__About this task__:
Give only the number of lines in the records below that contain the word "Review".

*** Extracted information

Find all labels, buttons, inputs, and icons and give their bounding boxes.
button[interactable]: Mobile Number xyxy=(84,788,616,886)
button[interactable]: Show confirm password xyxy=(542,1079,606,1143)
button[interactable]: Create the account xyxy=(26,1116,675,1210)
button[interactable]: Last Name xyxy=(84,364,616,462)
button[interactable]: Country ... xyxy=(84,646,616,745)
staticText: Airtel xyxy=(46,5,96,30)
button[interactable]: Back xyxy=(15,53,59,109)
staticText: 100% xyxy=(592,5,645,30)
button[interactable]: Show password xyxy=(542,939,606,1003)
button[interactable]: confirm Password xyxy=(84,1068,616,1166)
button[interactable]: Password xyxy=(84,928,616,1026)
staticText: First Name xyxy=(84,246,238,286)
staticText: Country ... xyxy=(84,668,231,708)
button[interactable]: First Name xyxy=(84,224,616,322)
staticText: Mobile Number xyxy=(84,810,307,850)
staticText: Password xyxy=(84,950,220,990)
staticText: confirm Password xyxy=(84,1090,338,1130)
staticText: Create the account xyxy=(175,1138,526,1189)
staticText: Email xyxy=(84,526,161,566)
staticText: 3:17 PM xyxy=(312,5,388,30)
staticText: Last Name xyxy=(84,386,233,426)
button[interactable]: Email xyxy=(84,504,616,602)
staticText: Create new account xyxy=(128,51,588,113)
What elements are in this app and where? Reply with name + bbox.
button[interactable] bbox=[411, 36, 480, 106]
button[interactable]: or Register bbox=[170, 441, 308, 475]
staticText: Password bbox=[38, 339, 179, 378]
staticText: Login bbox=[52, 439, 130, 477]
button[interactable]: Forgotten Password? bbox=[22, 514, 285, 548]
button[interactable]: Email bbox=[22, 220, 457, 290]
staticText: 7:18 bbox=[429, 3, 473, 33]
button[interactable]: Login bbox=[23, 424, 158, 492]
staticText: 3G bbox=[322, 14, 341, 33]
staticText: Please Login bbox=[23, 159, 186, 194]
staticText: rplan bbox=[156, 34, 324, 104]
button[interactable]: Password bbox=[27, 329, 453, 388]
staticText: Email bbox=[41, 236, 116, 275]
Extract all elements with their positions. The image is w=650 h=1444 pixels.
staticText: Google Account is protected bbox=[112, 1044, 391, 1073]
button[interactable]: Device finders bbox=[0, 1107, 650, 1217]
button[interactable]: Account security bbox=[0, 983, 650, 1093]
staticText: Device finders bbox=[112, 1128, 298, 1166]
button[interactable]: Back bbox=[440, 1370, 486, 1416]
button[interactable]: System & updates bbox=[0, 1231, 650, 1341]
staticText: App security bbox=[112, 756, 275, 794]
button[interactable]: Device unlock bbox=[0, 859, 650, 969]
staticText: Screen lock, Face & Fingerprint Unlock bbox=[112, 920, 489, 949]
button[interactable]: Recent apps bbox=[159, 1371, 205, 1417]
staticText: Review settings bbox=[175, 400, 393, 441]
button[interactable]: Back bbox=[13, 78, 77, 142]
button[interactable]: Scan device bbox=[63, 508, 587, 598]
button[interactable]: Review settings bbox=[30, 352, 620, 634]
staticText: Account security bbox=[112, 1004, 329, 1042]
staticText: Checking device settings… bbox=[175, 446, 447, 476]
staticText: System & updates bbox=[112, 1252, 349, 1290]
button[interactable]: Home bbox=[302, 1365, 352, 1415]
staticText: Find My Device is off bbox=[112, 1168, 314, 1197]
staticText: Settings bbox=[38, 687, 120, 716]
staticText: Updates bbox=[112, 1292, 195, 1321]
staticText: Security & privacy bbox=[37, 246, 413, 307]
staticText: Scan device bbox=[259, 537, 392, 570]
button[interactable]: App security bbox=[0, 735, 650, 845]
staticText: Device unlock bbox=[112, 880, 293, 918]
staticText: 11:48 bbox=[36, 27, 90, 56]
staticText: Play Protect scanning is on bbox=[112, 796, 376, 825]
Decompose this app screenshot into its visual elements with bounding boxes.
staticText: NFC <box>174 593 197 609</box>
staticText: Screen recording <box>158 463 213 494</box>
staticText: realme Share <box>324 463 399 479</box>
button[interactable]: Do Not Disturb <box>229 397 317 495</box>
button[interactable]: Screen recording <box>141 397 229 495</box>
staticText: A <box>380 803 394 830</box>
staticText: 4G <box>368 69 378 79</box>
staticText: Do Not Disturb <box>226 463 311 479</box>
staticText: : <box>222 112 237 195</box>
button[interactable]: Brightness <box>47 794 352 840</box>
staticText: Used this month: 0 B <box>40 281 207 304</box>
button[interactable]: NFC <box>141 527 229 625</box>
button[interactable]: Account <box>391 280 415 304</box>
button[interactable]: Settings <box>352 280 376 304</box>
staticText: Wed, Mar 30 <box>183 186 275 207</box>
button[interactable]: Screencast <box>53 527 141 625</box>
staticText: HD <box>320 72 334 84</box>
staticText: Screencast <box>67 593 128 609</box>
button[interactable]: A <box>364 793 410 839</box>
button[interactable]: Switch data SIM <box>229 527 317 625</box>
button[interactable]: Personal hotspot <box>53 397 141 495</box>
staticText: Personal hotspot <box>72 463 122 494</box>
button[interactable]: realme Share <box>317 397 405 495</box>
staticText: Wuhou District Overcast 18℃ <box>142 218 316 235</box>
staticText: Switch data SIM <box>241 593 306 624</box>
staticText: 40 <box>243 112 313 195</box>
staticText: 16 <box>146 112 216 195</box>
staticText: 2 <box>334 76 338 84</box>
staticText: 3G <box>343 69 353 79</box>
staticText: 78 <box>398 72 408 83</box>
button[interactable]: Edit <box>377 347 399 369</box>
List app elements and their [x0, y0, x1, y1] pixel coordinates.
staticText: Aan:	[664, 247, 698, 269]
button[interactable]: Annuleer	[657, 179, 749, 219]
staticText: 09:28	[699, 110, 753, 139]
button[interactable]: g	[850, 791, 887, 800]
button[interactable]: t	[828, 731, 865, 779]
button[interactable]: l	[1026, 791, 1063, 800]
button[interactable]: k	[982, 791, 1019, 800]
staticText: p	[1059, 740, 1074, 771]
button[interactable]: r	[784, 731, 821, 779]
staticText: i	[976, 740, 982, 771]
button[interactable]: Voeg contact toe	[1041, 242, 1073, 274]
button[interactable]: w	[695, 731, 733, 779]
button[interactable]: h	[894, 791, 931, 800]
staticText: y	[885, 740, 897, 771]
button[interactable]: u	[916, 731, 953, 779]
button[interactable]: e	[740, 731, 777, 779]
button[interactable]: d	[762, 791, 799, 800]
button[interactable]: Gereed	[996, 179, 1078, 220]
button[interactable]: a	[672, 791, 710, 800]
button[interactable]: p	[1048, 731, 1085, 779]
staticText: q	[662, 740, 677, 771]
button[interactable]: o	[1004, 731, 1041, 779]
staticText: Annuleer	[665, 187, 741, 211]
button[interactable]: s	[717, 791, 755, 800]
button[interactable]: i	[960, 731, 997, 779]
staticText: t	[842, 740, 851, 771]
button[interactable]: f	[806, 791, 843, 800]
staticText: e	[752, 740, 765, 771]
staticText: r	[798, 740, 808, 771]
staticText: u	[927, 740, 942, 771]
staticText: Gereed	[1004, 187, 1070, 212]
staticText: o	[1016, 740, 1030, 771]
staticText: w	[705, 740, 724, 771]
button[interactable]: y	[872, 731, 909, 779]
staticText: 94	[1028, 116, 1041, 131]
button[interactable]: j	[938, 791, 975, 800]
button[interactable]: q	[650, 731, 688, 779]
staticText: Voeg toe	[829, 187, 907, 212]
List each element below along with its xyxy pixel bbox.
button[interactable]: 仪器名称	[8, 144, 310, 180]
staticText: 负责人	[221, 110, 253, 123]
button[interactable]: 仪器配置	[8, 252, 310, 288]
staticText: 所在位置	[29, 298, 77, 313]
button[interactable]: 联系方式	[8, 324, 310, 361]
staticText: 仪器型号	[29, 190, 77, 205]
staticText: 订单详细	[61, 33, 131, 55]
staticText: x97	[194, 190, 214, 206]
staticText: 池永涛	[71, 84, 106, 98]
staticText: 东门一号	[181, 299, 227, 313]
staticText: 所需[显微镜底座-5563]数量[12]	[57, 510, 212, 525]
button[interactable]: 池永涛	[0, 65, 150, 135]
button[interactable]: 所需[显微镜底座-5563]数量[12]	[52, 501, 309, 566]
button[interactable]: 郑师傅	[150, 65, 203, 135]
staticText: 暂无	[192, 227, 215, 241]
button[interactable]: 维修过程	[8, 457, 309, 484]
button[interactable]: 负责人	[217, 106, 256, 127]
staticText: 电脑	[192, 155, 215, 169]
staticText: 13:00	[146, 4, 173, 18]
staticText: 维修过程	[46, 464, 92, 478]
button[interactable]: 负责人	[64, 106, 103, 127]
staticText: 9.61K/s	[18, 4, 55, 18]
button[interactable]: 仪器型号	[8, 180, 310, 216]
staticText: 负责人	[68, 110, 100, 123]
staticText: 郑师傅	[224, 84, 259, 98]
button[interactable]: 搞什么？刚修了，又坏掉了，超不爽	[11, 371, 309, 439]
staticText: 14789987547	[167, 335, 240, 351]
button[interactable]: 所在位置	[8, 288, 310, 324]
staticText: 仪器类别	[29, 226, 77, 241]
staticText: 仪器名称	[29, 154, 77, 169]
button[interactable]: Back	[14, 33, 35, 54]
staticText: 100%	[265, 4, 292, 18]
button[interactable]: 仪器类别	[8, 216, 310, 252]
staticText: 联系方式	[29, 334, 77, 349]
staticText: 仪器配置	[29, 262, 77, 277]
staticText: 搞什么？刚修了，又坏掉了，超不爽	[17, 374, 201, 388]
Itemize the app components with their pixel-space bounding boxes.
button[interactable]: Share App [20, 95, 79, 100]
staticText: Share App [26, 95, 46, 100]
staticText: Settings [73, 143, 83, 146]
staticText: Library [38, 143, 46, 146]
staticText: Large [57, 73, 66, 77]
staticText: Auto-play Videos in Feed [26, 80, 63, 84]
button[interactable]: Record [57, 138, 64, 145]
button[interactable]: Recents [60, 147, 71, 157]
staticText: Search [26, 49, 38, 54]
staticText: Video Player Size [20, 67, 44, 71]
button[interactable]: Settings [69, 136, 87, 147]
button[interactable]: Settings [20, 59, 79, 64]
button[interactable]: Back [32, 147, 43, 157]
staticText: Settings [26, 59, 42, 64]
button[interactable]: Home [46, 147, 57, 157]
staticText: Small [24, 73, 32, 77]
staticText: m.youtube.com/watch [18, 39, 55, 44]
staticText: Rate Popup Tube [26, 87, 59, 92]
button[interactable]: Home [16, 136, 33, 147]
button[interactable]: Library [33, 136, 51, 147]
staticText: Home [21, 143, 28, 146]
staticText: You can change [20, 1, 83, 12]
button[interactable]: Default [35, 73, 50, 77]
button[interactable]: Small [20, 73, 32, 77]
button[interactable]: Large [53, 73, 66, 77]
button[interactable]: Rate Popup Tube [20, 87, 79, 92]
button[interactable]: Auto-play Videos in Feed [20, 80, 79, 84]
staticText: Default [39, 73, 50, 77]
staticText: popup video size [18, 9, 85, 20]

******

__Solution to this task__:
2